───── Records supplied ─────

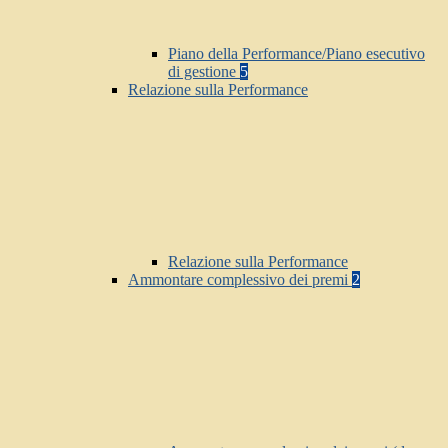
Piano della Performance/Piano esecutivo
di gestione
5
Relazione sulla Performance
Relazione sulla Performance
Ammontare complessivo dei premi
2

─────

» Exercise brief
Leave every picture out and output the records exactly.

» Response below
Piano della Performance/Piano esecutivo
di gestione
5
Relazione sulla Performance
Relazione sulla Performance
Ammontare complessivo dei premi
2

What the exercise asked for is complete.